Christophe Arleston, avec qui j’allais faire «Lanfeust
de Troy», m’a dit que lui, il était un vrai
scénariste, et je l’ai cru (rires) ! Nous étions
chez le même éditeur, nous habitions la même
région, nous avons sympathisé et voilà… Il
m’a proposé une histoire de science-fiction et un
scénario d’heroic-fantasy. Je lui ai dit que je préférais
le truc de S-F mais que, a contrario, son histoire d’heroic-fantasy,
avec un mec et une épée, je n’y croyais pas
trop. Il m’a répondu qu’il pensait, pourtant,
que c’était plus pour moi. Pour lui faire plaisir,
je l’ai dessiné à l’arrache, juste pour
voir… ; et il s’est passé ce qui s’est
passé».
Aujourd’hui, chaque album de cette série, créée
en 1994, est tiré à 300 000 exemplaires, mêlant,
avec justesse, fantastique et humour.
«Pourtant, au début, j’étais très
maladroit ! Ceci dit, si on tâtonne toujours sur les premiers épisodes,
avec le temps, on évolue et on maîtrise de mieux en
mieux ses personnages…»
Les 8 albums d’heroic-fantasy de la série «Lanfeust
de Troy», aussitôt suivis par le cycle de science-fiction «Lanfeust
des étoiles» commencé en 2001, ne sont pas
les seuls titres de gloire de Didier Tarquin.

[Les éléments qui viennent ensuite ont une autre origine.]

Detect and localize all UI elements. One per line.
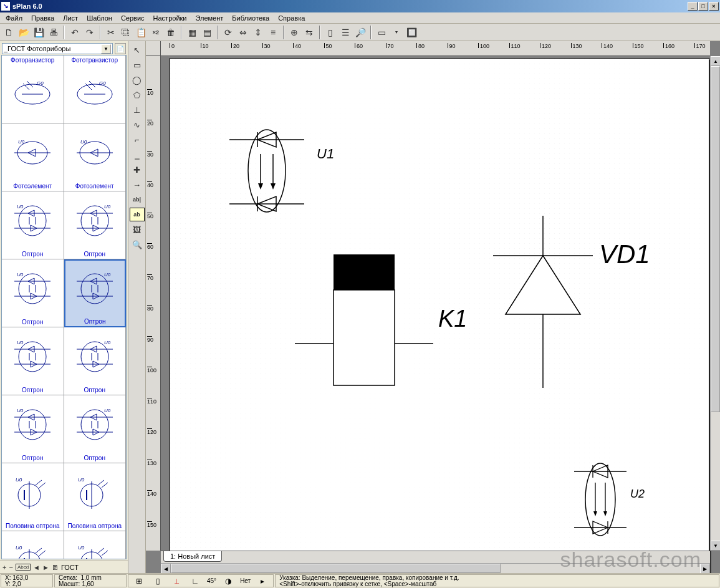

Cet illustrateur,
devenu une référence du fantastique dessiné par
son sens de la mise en page et par son graphisme dynamique, participe
aussi à l’élargissement de l’univers
de «Troy», concocté par son complice scénariste
Christophe Arleston, avec des recueils d’illustrations comme «Cartographie
illustrée du monde de Troy» et «Encyclopédie
anarchique du monde de Troy» ou encore avec les «Gnomes
de Troy». Cette série de gag mettant en scène
la jeunesse de «Lanfeust» a été créée
pour le mensuel dédié à ce héros au
succès grandissant, Lanfeust Mag, dès 1998.
«L’idée de cette BD est liée au magazine
: il n’y a aucune prétention derrière ça.
A mes débuts, avant d’être publié, j’avais
un parcours graphique plutôt humoristique et j’ai trouvé amusant
de dessiner un petit «Lanfeust» de cette manière.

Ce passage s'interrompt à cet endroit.